The crux of the problem with women and disabled children and abortion is the matter of personhood.  When the above mentioned things happen, my response is to assert that Robert is a person.  But I live in a world where disability is a reasonable justification for aborting a fetus.  And, like the researcher/mother in Ayelet Waldman's tale, the mother of the disabled child who tells Ayelet that it's OK to have an abortion because living with disability is so difficult, I'd probably say something similar to anyone who asked.  How could I wish on someone else the impossibility of the life that has been handed to me?  How could I tell someone else they should be forced to live it?  

Yet, despite the moral absolution I would grant my fellow mothers, I have to suffer the indignity of a tone-deaf pro-choice rhetoric, which asserts that a fetus is not a person.  But a fetus with disabilities is aborted because one knows one doesn't have the emotional or financial resources to nurture such a person, the person the fetus will become.  Or, perhaps some feel the fetus is aborted because a 'defective' fetus is not going to be a person anyway. 

And this is tragedy and an expression of hamartia.  Because if I grant another mother absolution, and other women make the decision to put first themselves and their other duties and commitments before giving birth to someone with disabilities, and there are people out there who simply feel that some people with disabilities are not persons at all--what results from all of this?  A slippage in the definition of personhood.  Moth-holes in the fabric of community that give rise to the logic of denying healthcare and education to children with disabilities because their amelioration serves no clearly defined political or policy purpose.  And many worse things.  

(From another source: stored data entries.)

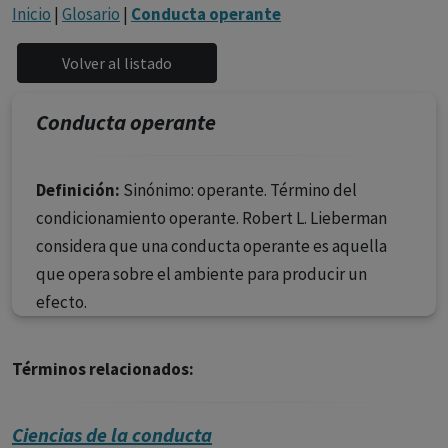
con ejercicio profesional. La información técnica de los
Inicio
|
Glosario
|
Conducta operante
fármacos se facilita a título meramente informativo,
siendo responsabilidad de los profesionales
facultados prescribir medicamentos y decidir, en cada
caso concreto, el tratamiento más adecuado a las
Conducta operante
necesidades del paciente.
Definición:
Sinónimo: operante. Término del
condicionamiento operante. Robert L. Lieberman
considera que una conducta operante es aquella
que opera sobre el ambiente para producir un
efecto.
Términos relacionados:
Ciencias de la conducta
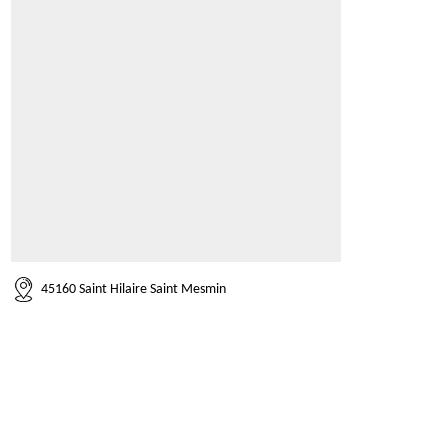
45160 Saint Hilaire Saint Mesmin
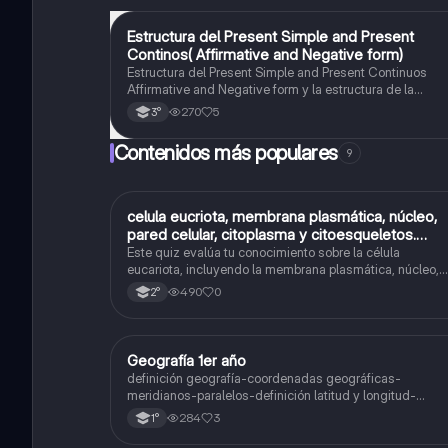
Estructura del Present Simple and Present
Inglés
Continos( Affirmative and Negative form)
Estructura del Present Simple and Present Continuos
Affirmative and Negative form y la estructura de la
pregunta con todas las personas.
270
5
3°
Contenidos más populares
9
C
celula eucriota, membrana plasmática, núcleo,
Biología
pared celular, citoplasma y citoesqueletos.
nombre se las partes de la celula eucariota
Este quiz evalúa tu conocimiento sobre la célula
eucariota, incluyendo la membrana plasmática, núcleo,
pared celular, citoplasma y citoesqueleto.
490
0
2°
Geografía 1er año
Geografía
definición geografía-coordenadas geográficas-
meridianos-paralelos-definición latitud y longitud-
elementos del mapa-definición mapa-localización
284
3
1°
relativa y absoluta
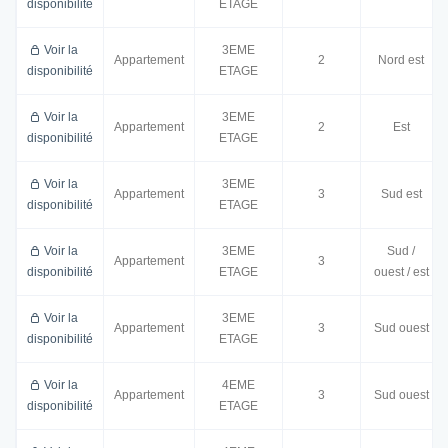
disponibilité
ETAGE
Voir la
3EME
Appartement
2
Nord est
disponibilité
ETAGE
Voir la
3EME
Appartement
2
Est
disponibilité
ETAGE
Voir la
3EME
Appartement
3
Sud est
disponibilité
ETAGE
Voir la
3EME
Sud /
Appartement
3
disponibilité
ETAGE
ouest / est
Voir la
3EME
Appartement
3
Sud ouest
disponibilité
ETAGE
Voir la
4EME
Appartement
3
Sud ouest
disponibilité
ETAGE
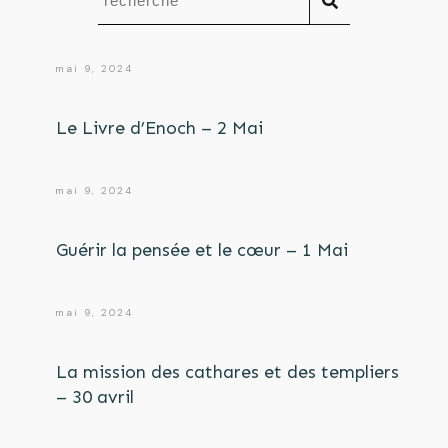
mai 9, 2024
Le Livre d’Enoch – 2 Mai
mai 9, 2024
Guérir la pensée et le cœur – 1 Mai
mai 9, 2024
La mission des cathares et des templiers
– 30 avril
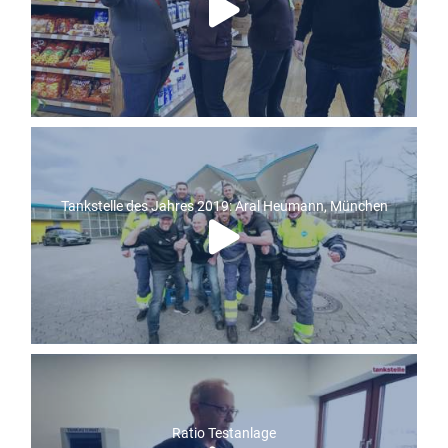
Tankstelle des Jahres 2019: Aral Heumann, München
Ratio Testanlage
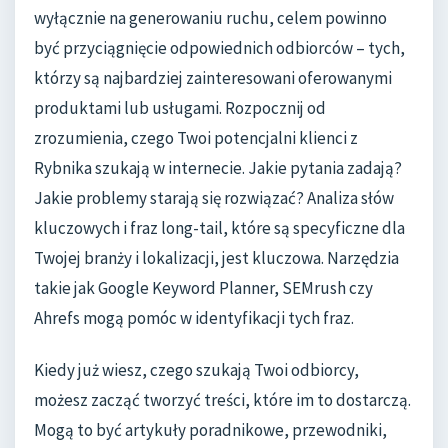
wyłącznie na generowaniu ruchu, celem powinno
być przyciągnięcie odpowiednich odbiorców – tych,
którzy są najbardziej zainteresowani oferowanymi
produktami lub usługami. Rozpocznij od
zrozumienia, czego Twoi potencjalni klienci z
Rybnika szukają w internecie. Jakie pytania zadają?
Jakie problemy starają się rozwiązać? Analiza słów
kluczowych i fraz long-tail, które są specyficzne dla
Twojej branży i lokalizacji, jest kluczowa. Narzędzia
takie jak Google Keyword Planner, SEMrush czy
Ahrefs mogą pomóc w identyfikacji tych fraz.
Kiedy już wiesz, czego szukają Twoi odbiorcy,
możesz zacząć tworzyć treści, które im to dostarczą.
Mogą to być artykuły poradnikowe, przewodniki,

And that's tragedy because there is nowhere to point the finger of blame.  No man is an island, right?

3 comments:

Maggie May said...

I enjoyed reading the carefully thought out and explained steps in your process through this. I have been wanting to read Ayelet's book since I read she was bipolar, as is my husband. You have a great heart and mind, and although I cannot in my pregnant fog offer opinions, I'm glad I read yours.

Elizabeth said...

i am, as always, hanging on your every word because all of them are helping to clarify inside of me what is inchoate -- this idea of personhood, primarily, and how to define and why should we define it when it's self-evident,

jeneva said...

Thanks, Maggie and Elizabeth. Ayelet's book sounds really interesting. I didn't mean to be overly critical of her--I hope I didn't come across that way. I just keep looking for some kind of third way through the abortion morass.

Congratulations, too, Maggie May! When are you due?